Hospital News

2006 Press Releases

Reprinted with permission, Courtesy, Asbury Park Press, a Gannett Co. newspaper.
BY MICHELLE SAHN
ASBURY PARK PRESS STAFF WRITER

Hospital at Cutting Edge of Medical Advances.

LONG BRANCH, NJ, October 19, 2006 - At Monmouth Medical Center, doctors and technicians take CAT scans of patients just seconds before starting daily treatment, giving doctors an accurate picture of a tumor's location so they do not hit as much normal tissue with radiation.

The Long Branch hospital's doctors also use a tiny blade that spins 8,000 revolutions per minute to cut and clear plaque from patients' arteries. This technology could lead to studies that doctors hope will tell them which patients respond best to certain cholesterol-lowering drugs.

In medicine, there have been tremendous advances over the years, including in the treatment of patients with cancer and heart disease.

Since the 1970s, Monmouth Medical has often "led the way in surgical innovation,'' said Dr. Michael A. Goldfarb, the chairman and program director of its surgery department.

In 1990, doctors at the hospital did the first laparoscopic gallbladder removal in the state, and in 1996, Monmouth Medical doctors were the first in the nation to perform an incisionless surgical procedure to unblock tear ducts of patients whose eyes continuously water.

A more recent innovation is cone beam imaging, a type of cancer treatment and one method of image-guided radiation therapy.
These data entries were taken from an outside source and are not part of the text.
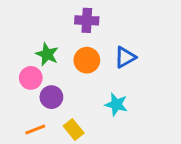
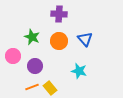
blue triangle: (125, 57) -> (85, 39), turned -42
pink circle: (31, 78) -> (13, 56), moved
orange line: (35, 130) -> (32, 87), moved

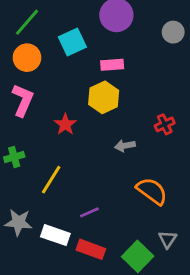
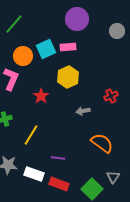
cyan square: (72, 42) -> (46, 49), moved
orange circle: (27, 58) -> (23, 56), moved
pink rectangle: (112, 65) -> (68, 47), moved
purple line: (89, 212) -> (58, 158), turned 32

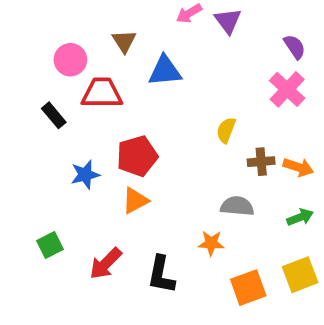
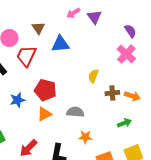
red trapezoid: (102, 93) -> (26, 56), turned -65
red pentagon: (137, 156) -> (45, 90), turned 30
gray semicircle: (237, 206) -> (75, 112), moved
green arrow: (300, 217) -> (124, 123), moved

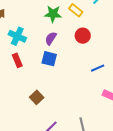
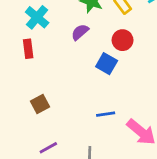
blue square: (49, 59) -> (107, 64), moved
blue line: (98, 68) -> (106, 114), moved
Monmouth Medical doctors began using cone beam imaging in September, and they believe they are only the second center in the Northeast using the technology. A medical center in Delaware also uses it, they said.

"It will most likely be the next advance in radiation/oncology,'' said Dr. Mitchell Weiss, chairman of the radiation/oncology department at Monmouth Medical.

About 50 percent of all cancer patients get radiation treatment during their illness. Generally, radiation is administered five days a week for five to eight weeks.

Upgraded software

In the past, doctors used weekly X-rays to verify both a cancer patient's position on a treatment table and the position of the tumor. As a patient breathes, a tumor can move slightly. So doctors treat a slightly larger area with the radiation, to be sure the treatment hits the entire tumor, Weiss said.

But with the new upgraded software, a much more detailed CAT scan image is generated seconds before treatment, allowing doctors to more accurately target the tumor, and treat less of the normal tissue, he said.

"It's quick and efficient,'' he said.

It may also allow doctors to re-treat certain patients because it minimizes the overlap of radiation to surrounding, he althy tissue, Weiss said.

Monmouth Medical has been a pilot site in the past for Siemens, a company that makes medical products, and has hosted hundreds of visits so those in the medical field can see how new types of technology works. Because it is a pilot site, the hospital gets the chance to get new technology upgrades early, Weiss said.

The cone beam imaging, made by Siemens, is one of those upgrades, he said.

Another advancement in cancer treatment is called prone breast radiation.

Monmouth Medical is one of the places where breast cancer patients can receive that treatment, done while they are lying on a their stomachs on a special table, Weiss said.

That's important because lung and heart tissue does not get treated, he said. Under traditional treatment methods, a small portion of the lungs is treated, and so is the heart if the patient has cancer in her left breast, he said.

Removing plaque

And while Weiss is fluent in the language of advances in cancer treatment, it's another doctor at Monmouth Medical who can explain the SilverHawk.

The SilverHawk helps patients who have plaque in their arteries … especially in their legs … because of cholesterol, hypertension, tobacco use, diabetes or a genetic predisposition, said Dr. Paul B. Haser, the assistant program director for the surgery department.

He brought the SilverHawk to Monmouth Medical about three years ago after using it at his previous job at a hospital in Newark.

With balloons or stents, plaque is pushed to the side of the arteries, but the SilverHawk removes it, restoring blood flow in arteries to much better levels, he said.

It is also a relatively low-risk procedure that can be done with just local anesthesia and mild sedation.

A blade spins to cut out the plaque, which is then collected inside a cone. That means scientists will be able to study the plaque in the future, looking for genetic markers to figure out which patients best respond to certain types of cholesterol lowering-medications, Haser said.